DATA PROVIDED
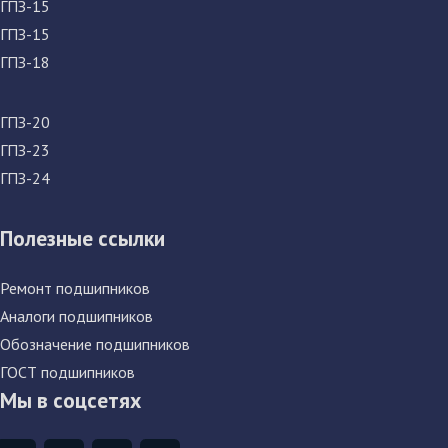
ГПЗ-15
ГПЗ-15
ГПЗ-18
ГПЗ-20
ГПЗ-23
ГПЗ-24
Полезные ссылки
Ремонт подшипников
Аналоги подшипников
Обозначение подшипников
ГОСТ подшипников
Мы в соцсетях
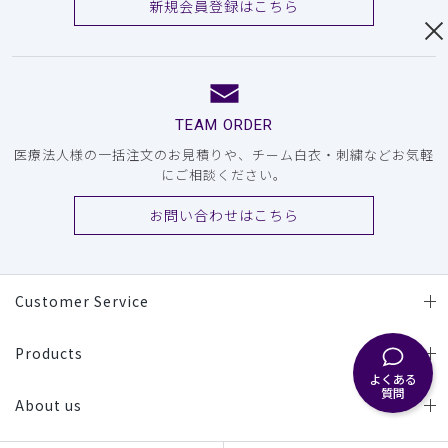
新規会員登録はこちら
TEAM ORDER
医療法人様の一括注文のお見積りや、チーム白衣・刺繍などお気軽
にご相談ください。
お問い合わせはこちら
Customer Service
Products
よくある
質問
About us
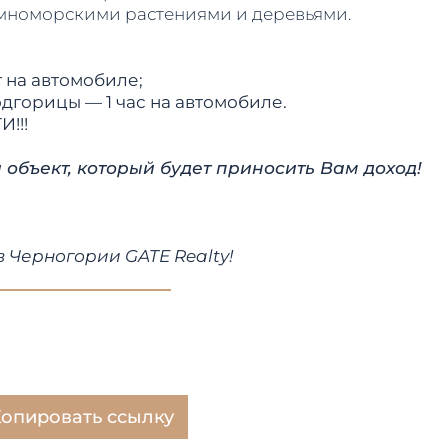
емноморскими растениями и деревьями.
 на автомобиле;
горицы — 1 час на автомобиле.
!!!
бъект, который будет приносить Вам доход!
 Черногории GATE Realty!
опировать ссылку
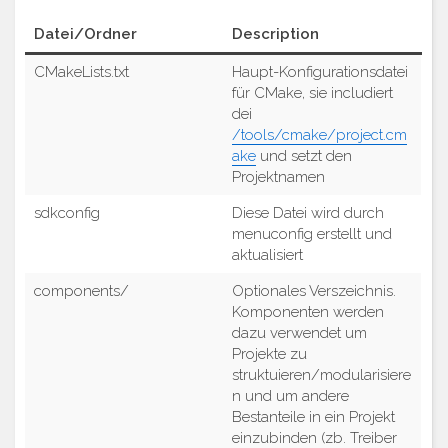
Datei/Ordner
Description
CMakeLists.txt
Haupt-Konfigurationsdatei
für CMake, sie includiert
dei
/tools/cmake/project.cm
ake
und setzt den
Projektnamen
sdkconfig
Diese Datei wird durch
menuconfig erstellt und
aktualisiert
components/
Optionales Verszeichnis.
Komponenten werden
dazu verwendet um
Projekte zu
struktuieren/modularisiere
n und um andere
Bestanteile in ein Projekt
einzubinden (zb. Treiber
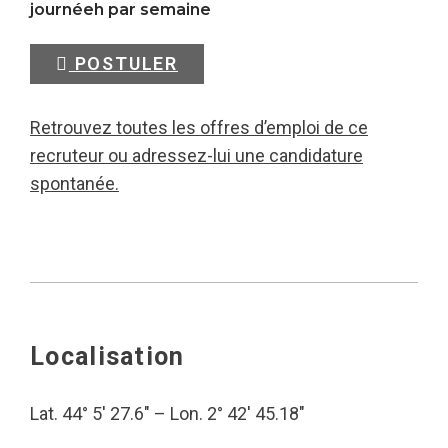
journéeh par semaine
POSTULER
Retrouvez toutes les offres d’emploi de ce
recruteur ou adressez-lui une candidature
spontanée.
Localisation
Lat. 44° 5′ 27.6″ – Lon. 2° 42′ 45.18″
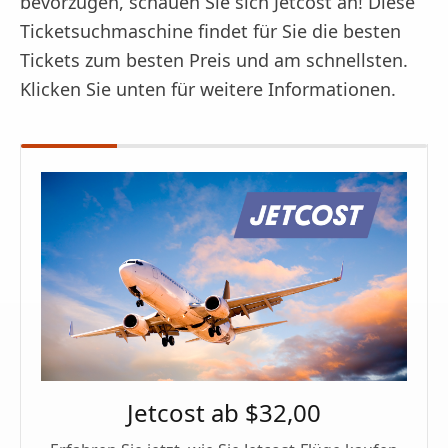
bevorzugen, schauen Sie sich Jetcost an! Diese
Ticketsuchmaschine findet für Sie die besten
Tickets zum besten Preis und am schnellsten.
Klicken Sie unten für weitere Informationen.
Jetcost ab $32,00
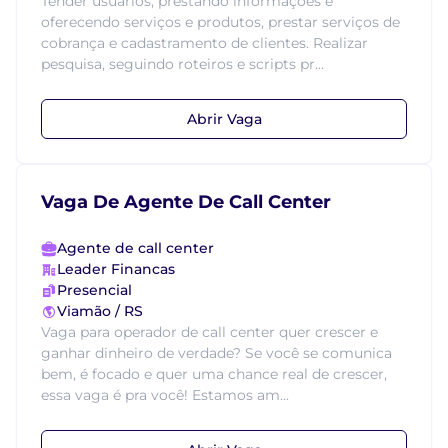
Tender usuários, prestando informações e
oferecendo serviços e produtos, prestar serviços de
cobrança e cadastramento de clientes. Realizar
pesquisa, seguindo roteiros e scripts pr...
Abrir Vaga
Vaga De Agente De Call Center
Agente de call center
Leader Financas
Presencial
Viamão / RS
Vaga para operador de call center quer crescer e
ganhar dinheiro de verdade? Se você se comunica
bem, é focado e quer uma chance real de crescer,
essa vaga é pra você! Estamos am...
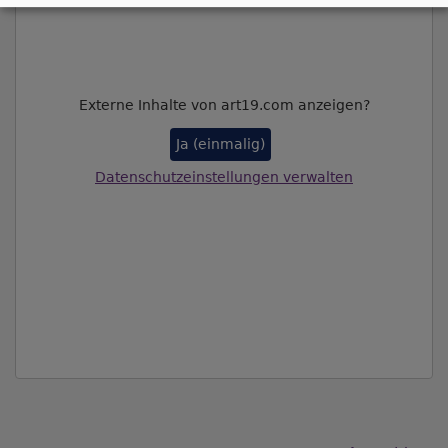
Externe Inhalte von art19.com anzeigen?
Ja (einmalig)
Datenschutzeinstellungen verwalten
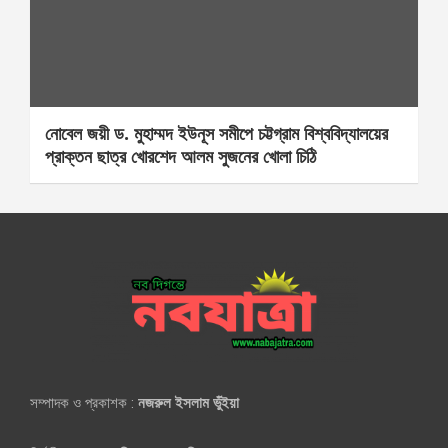
নোবেল জয়ী ড. মুহাম্মদ ইউনূস সমীপে চট্টগ্রাম বিশ্ববিদ্যালয়ের
প্রাক্তন ছাত্র খোরশেদ আলম সুজনের খোলা চিঠি
সম্পাদক ও প্রকাশক :
নজরুল ইসলাম ভুঁইয়া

INSTRUCTIONS FOR THE TASK
Take the line containing "dazu verwendet um" and every line after it up to the end of the data, and write them out exactly, without the pictures.

TASK RESPONSE
dazu verwendet um
Projekte zu
struktuieren/modularisiere
n und um andere
Bestanteile in ein Projekt
einzubinden (zb. Treiber
journéeh par semaine
POSTULER
Retrouvez toutes les offres d’emploi de ce
recruteur ou adressez-lui une candidature
spontanée.
Localisation
Lat. 44° 5′ 27.6″ – Lon. 2° 42′ 45.18″
bevorzugen, schauen Sie sich Jetcost an! Diese
Ticketsuchmaschine findet für Sie die besten
Tickets zum besten Preis und am schnellsten.
Klicken Sie unten für weitere Informationen.
Jetcost ab $32,00
Tender usuários, prestando informações e
oferecendo serviços e produtos, prestar serviços de
cobrança e cadastramento de clientes. Realizar
pesquisa, seguindo roteiros e scripts pr...
Abrir Vaga
Vaga De Agente De Call Center
Agente de call center
Leader Financas
Presencial
Viamão / RS
Vaga para operador de call center quer crescer e
ganhar dinheiro de verdade? Se você se comunica
bem, é focado e quer uma chance real de crescer,
essa vaga é pra você! Estamos am...
Externe Inhalte von art19.com anzeigen?
Ja (einmalig)
Datenschutzeinstellungen verwalten
নোবেল জয়ী ড. মুহাম্মদ ইউনূস সমীপে চট্টগ্রাম বিশ্ববিদ্যালয়ের
প্রাক্তন ছাত্র খোরশেদ আলম সুজনের খোলা চিঠি
সম্পাদক ও প্রকাশক :
নজরুল ইসলাম ভুঁইয়া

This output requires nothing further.